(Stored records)
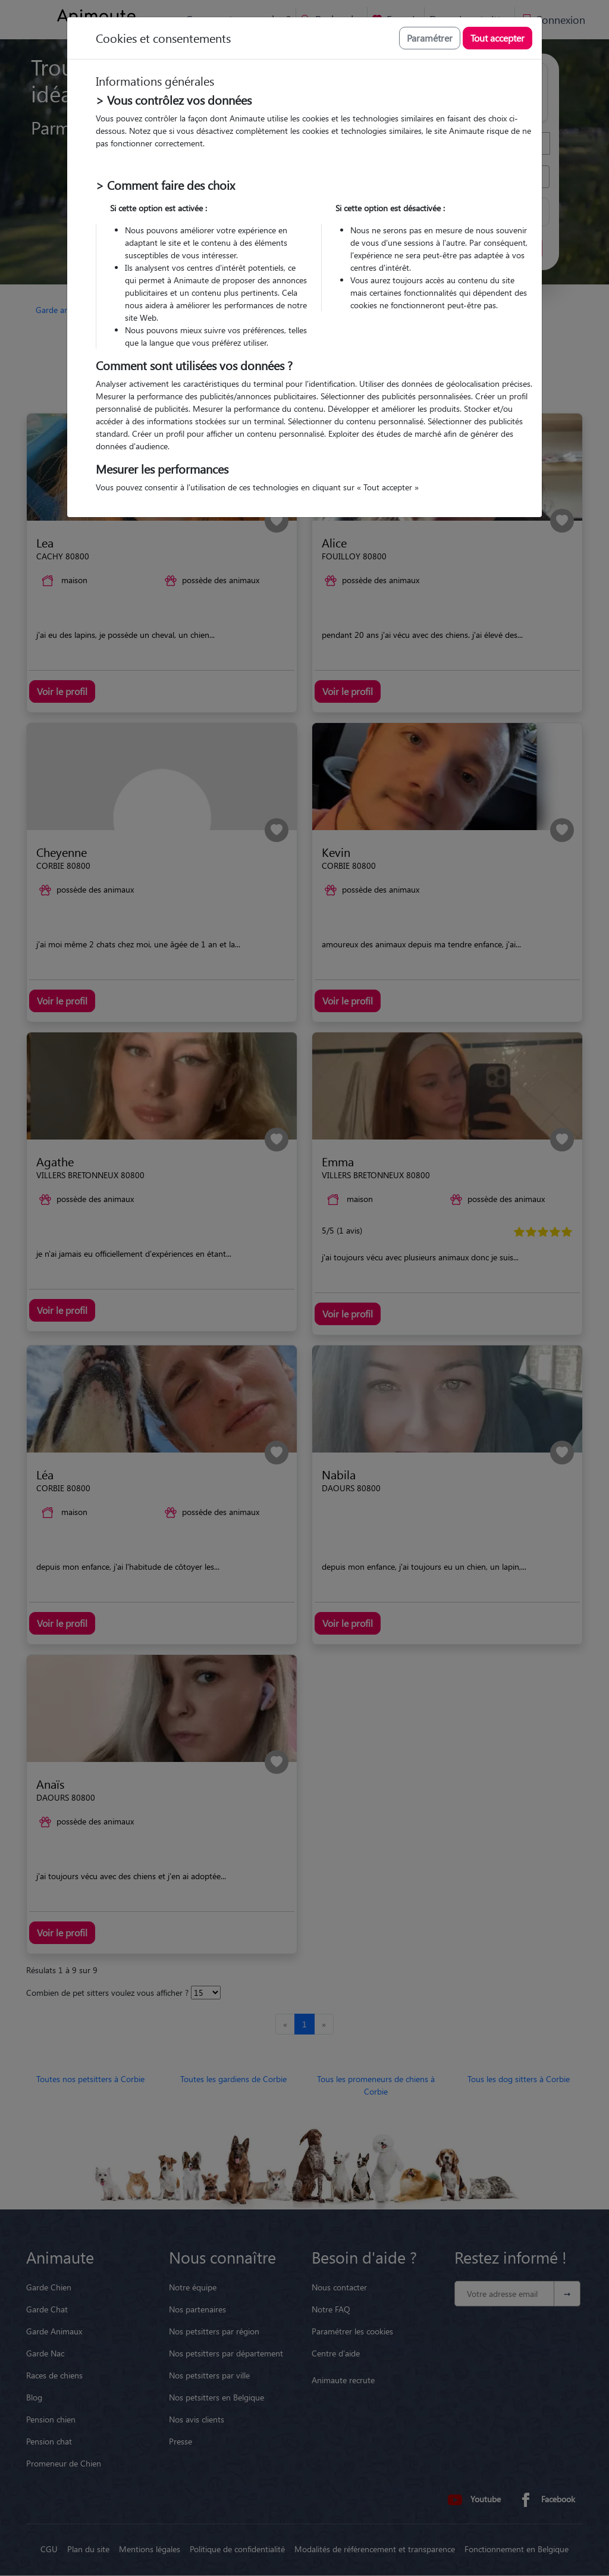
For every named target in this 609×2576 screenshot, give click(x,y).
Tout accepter (497, 38)
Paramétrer (430, 38)
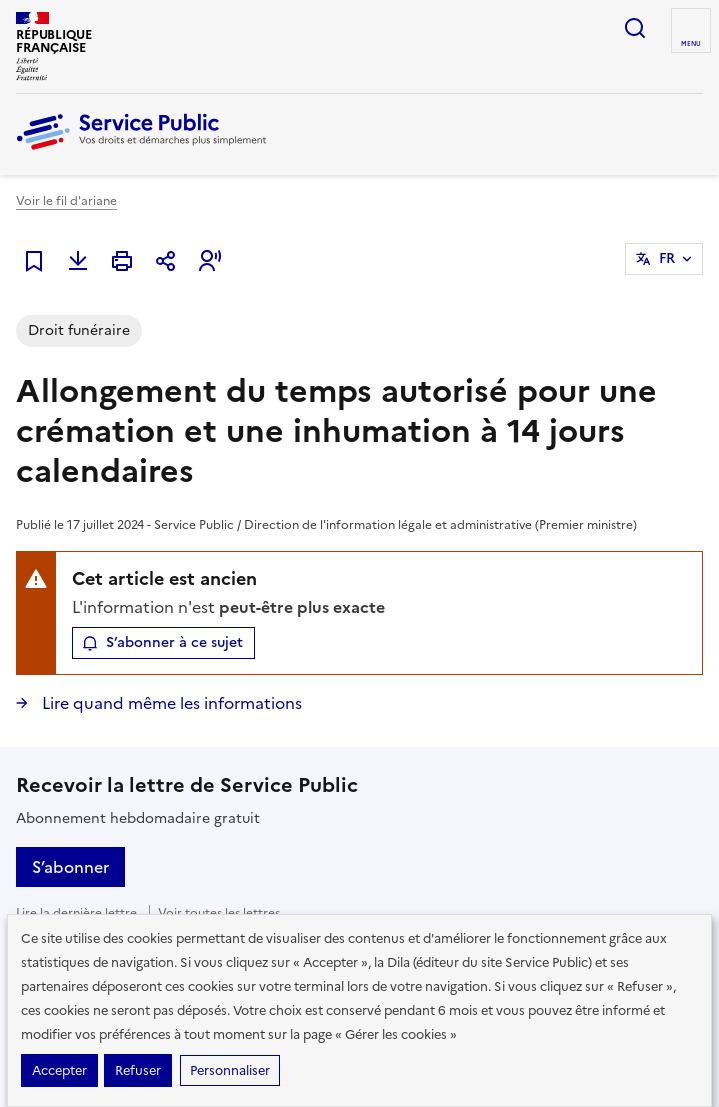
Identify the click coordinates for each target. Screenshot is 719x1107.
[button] (210, 261)
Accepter (59, 1070)
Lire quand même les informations (170, 703)
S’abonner (70, 867)
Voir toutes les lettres (219, 913)
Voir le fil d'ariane (66, 201)
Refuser (138, 1070)
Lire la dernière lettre (76, 913)
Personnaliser (230, 1070)
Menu (691, 44)
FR (667, 258)
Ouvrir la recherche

Task objective.
When the word "Lire" shows up in a line of the entries, pull that line out.

Completed exercise.
Lire quand même les informations (170, 703)
Lire la dernière lettre (76, 913)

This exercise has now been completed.